The first goal had already served notice that Sergio Lobera had come back to town — a stunning Borges crossfield, Hugo Boumous running at and ruining two defenders, Adam Le Fondre touching it in from two yards — but it was in that moment of Jahouh magic that all doubt evaporated.
Jahouh was more directly involved in the two other goals. A sublime through ball released the excellent Boumous, who won the penalty that Le Fondre comfortably converted. A cheeky outside-of-the-boot freekick allowed Boumous to then set up Hernan Santana for the third.
As with any proper Lobera performance, the score could have been anything. Mohammad Rakip was lucky to escape a red card in the tenth minute after raking his studs down the side of Narayan Das’ knee with a wild lunge. Jahouh was luckier still not to concede a goal after trying another one of his brilliant-if-it-comes-off-stupid-if-it-doesn’t moves inside his own box.
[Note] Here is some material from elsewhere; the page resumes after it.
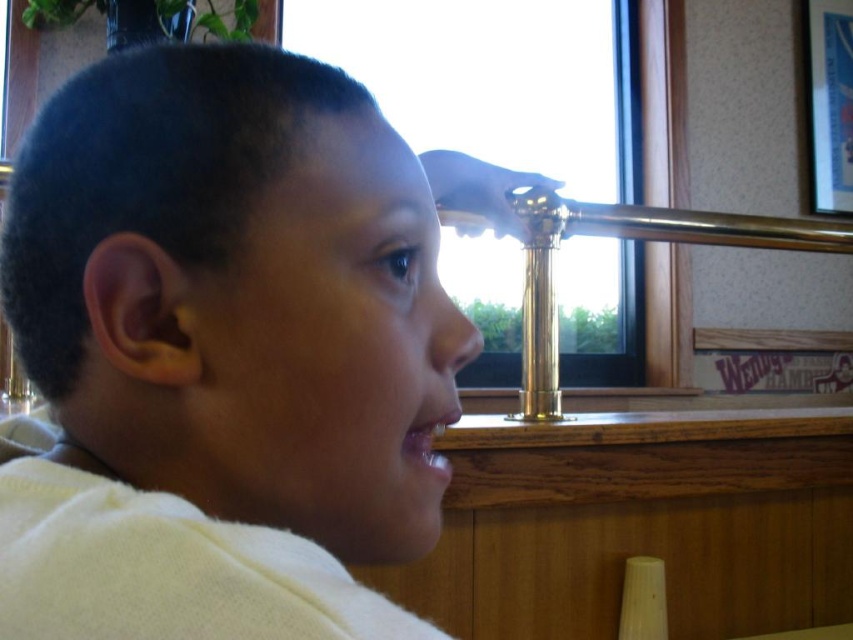 Can you confirm if white matte shirt at center is smaller than transparent glass window at center?

Yes.

Is point (119, 326) positioned before point (335, 61)?

Yes.

Image resolution: width=853 pixels, height=640 pixels. Identify the location of white matte shirt at center. (222, 353).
Amrinder Singh made a couple of superb saves and saw a couple more good chances sail harmlessly over his crossbar. There was panic in the Mumbai box the few times East Bengal got the ball in there. Mourtada Fall lounged around a fair bit, and was probably lucky to escape harsher punishment for a two-footed, studs-up challenge on Jacques Maghoma.
They rode their luck through the game. But the match ended 3-0 because of just how they did it.
Moving forward, they were rapid, incisive, and overwhelmed their opponents with sheer numbers. Wavelengths matched and decisions excited. In a season that is just starting to warm-up, one that has been dominated (so far) by caution and tentative attacking play, this was a statement performance.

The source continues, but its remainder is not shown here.